*** Opening of ENTRIES SHOWN ***
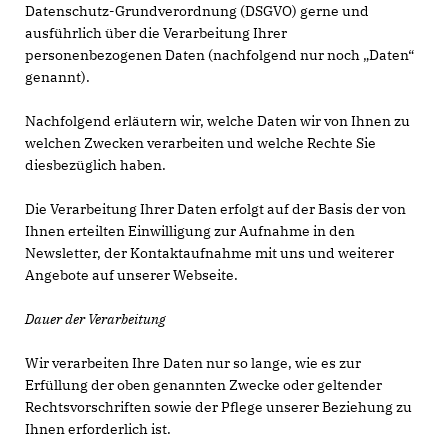
Datenschutz-Grundverordnung (DSGVO) gerne und
ausführlich über die Verarbeitung Ihrer
personenbezogenen Daten (nachfolgend nur noch „Daten“
genannt).
Nachfolgend erläutern wir, welche Daten wir von Ihnen zu
welchen Zwecken verarbeiten und welche Rechte Sie
diesbezüglich haben.
Die Verarbeitung Ihrer Daten erfolgt auf der Basis der von
Ihnen erteilten Einwilligung zur Aufnahme in den
Newsletter, der Kontaktaufnahme mit uns und weiterer
Angebote auf unserer Webseite.
Dauer der Verarbeitung
Wir verarbeiten Ihre Daten nur so lange, wie es zur
Erfüllung der oben genannten Zwecke oder geltender
Rechtsvorschriften sowie der Pflege unserer Beziehung zu
Ihnen erforderlich ist.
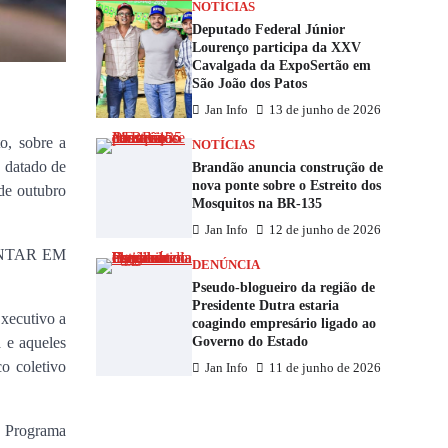
NOTÍCIAS
Deputado Federal Júnior
Lourenço participa da XXV
Cavalgada da ExpoSertão em
São João dos Patos
Jan Info
13 de junho de 2026
, sobre a
NOTÍCIAS
 datado de
Brandão anuncia construção de
nova ponte sobre o Estreito dos
de outubro
Mosquitos na BR-135
Jan Info
12 de junho de 2026
AMENTAR EM
DENÚNCIA
Pseudo-blogueiro da região de
Presidente Dutra estaria
Executivo a
coagindo empresário ligado ao
Governo do Estado
 e aqueles
o coletivo
Jan Info
11 de junho de 2026
 o Programa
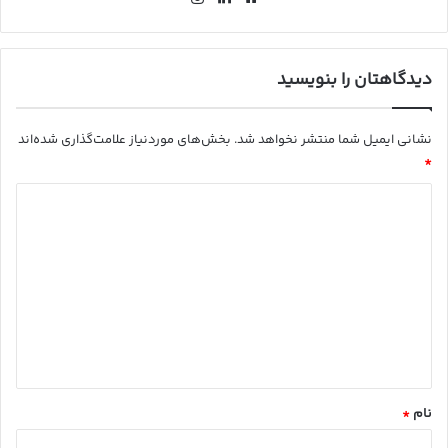
سای
کد
ستا
ت
ین
گرا
م
دیدگاهتان را بنویسید
نشانی ایمیل شما منتشر نخواهد شد.
بخش‌های موردنیاز علامت‌گذاری شده‌اند
*
د
ی
د
گ
ا
ه
*
نام
*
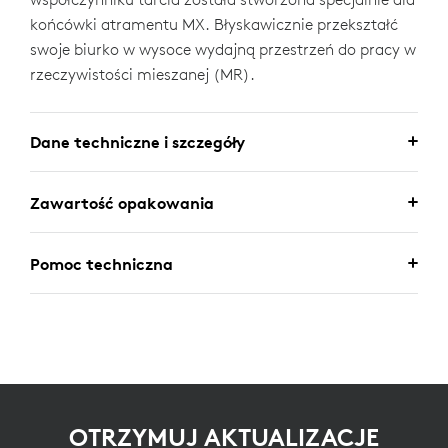
końcówki atramentu MX. Błyskawicznie przekształć
swoje biurko w wysoce wydajną przestrzeń do pracy w
rzeczywistości mieszanej (MR).
Dane techniczne i szczegóły
Zawartość opakowania
Pomoc techniczna
OTRZYMUJ AKTUALIZACJE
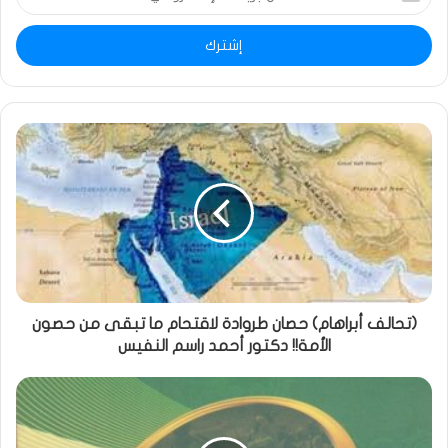
بريدك
الإلكتروني
(تحالف أبراهام) حصان طروادة لاقتحام ما تبقى من حصون
الأمة!! دكتور أحمد راسم النفيس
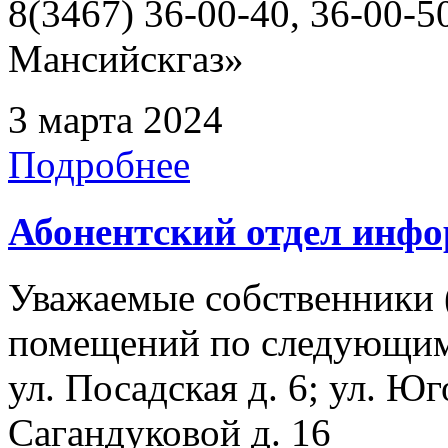
8(3467) 36-00-40, 36-00
Мансийскгаз»
3 марта 2024
Подробнее
Абонентский отдел инф
Уважаемые собственники 
помещений по следующим а
ул. Посадская д. 6; ул. Юг
Сагандуковой д. 16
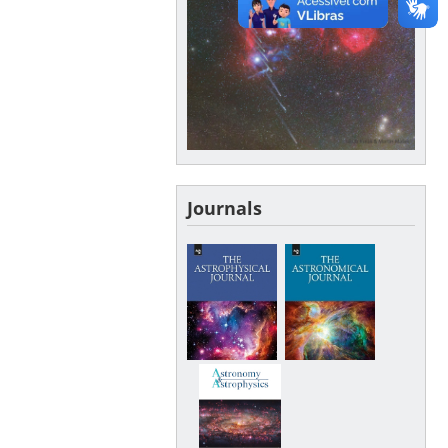
Journals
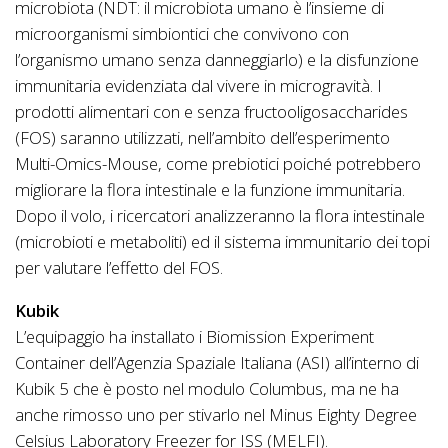
microbiota (NDT: il microbiota umano è l’insieme di
microorganismi simbiontici che convivono con
l’organismo umano senza danneggiarlo) e la disfunzione
immunitaria evidenziata dal vivere in microgravità. I
prodotti alimentari con e senza fructooligosaccharides
(FOS) saranno utilizzati, nell’ambito dell’esperimento
Multi-Omics-Mouse, come prebiotici poiché potrebbero
migliorare la flora intestinale e la funzione immunitaria.
Dopo il volo, i ricercatori analizzeranno la flora intestinale
(microbioti e metaboliti) ed il sistema immunitario dei topi
per valutare l’effetto del FOS.
Kubik
L’equipaggio ha installato i Biomission Experiment
Container dell’Agenzia Spaziale Italiana (ASI) all’interno di
Kubik 5 che è posto nel modulo Columbus, ma ne ha
anche rimosso uno per stivarlo nel Minus Eighty Degree
Celsius Laboratory Freezer for ISS (MELFI).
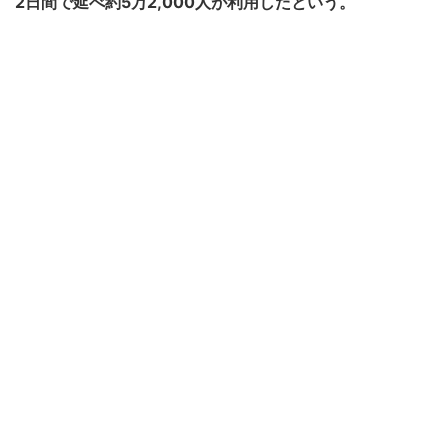
2日間で延べ約5万2,000人が利用したという。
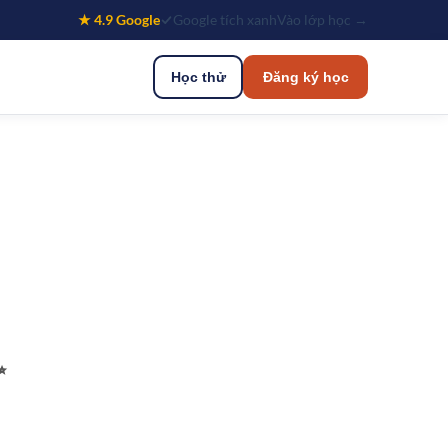
★ 4.9 Google
Google tích xanh
Vào lớp học →
Học thử
Đăng ký học
✨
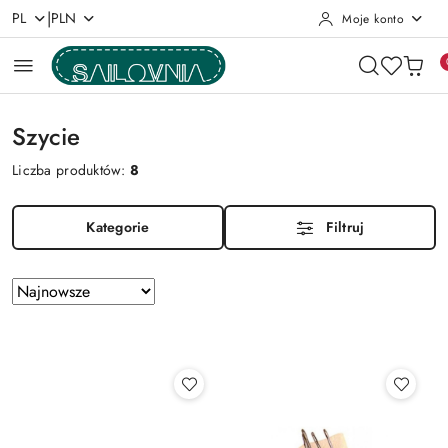
|
PL
PLN
Moje konto
Przejdź do treści głównej
Przejdź do wyszukiwarki
Przejdź do moje konto
Przejdź do menu głównego
Przejdź do stopki
Szycie
Liczba produktów:
8
Kategorie
Filtruj
Zastosowano
Sortuj
według
sortowanie:
Najnowsze.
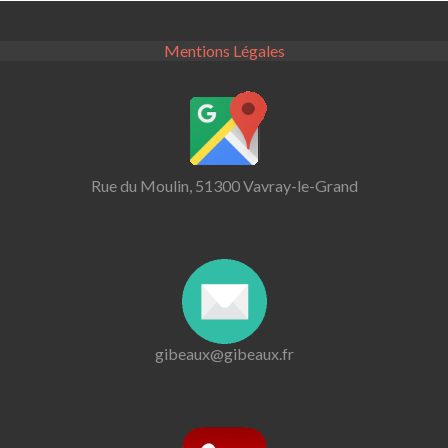
Mentions Légales
Rue du Moulin, 51300 Vavray-le-Grand
gibeaux@gibeaux.fr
*** Close of ENTRIES SHOWN ***
## TASK OBJECTIVE
Copy exactly the lines from the line containing "Vào lớp học →" through the last line of the records above, both included, and leave out any pictures.

## EXERCISE ANSWER
Vào lớp học →
Học thử
Đăng ký học
✨
|
PL
PLN
Moje konto
Przejdź do treści głównej
Przejdź do wyszukiwarki
Przejdź do moje konto
Przejdź do menu głównego
Przejdź do stopki
Szycie
Liczba produktów:
8
Kategorie
Filtruj
Zastosowano
Sortuj
według
sortowanie:
Najnowsze.
Mentions Légales
Rue du Moulin, 51300 Vavray-le-Grand
gibeaux@gibeaux.fr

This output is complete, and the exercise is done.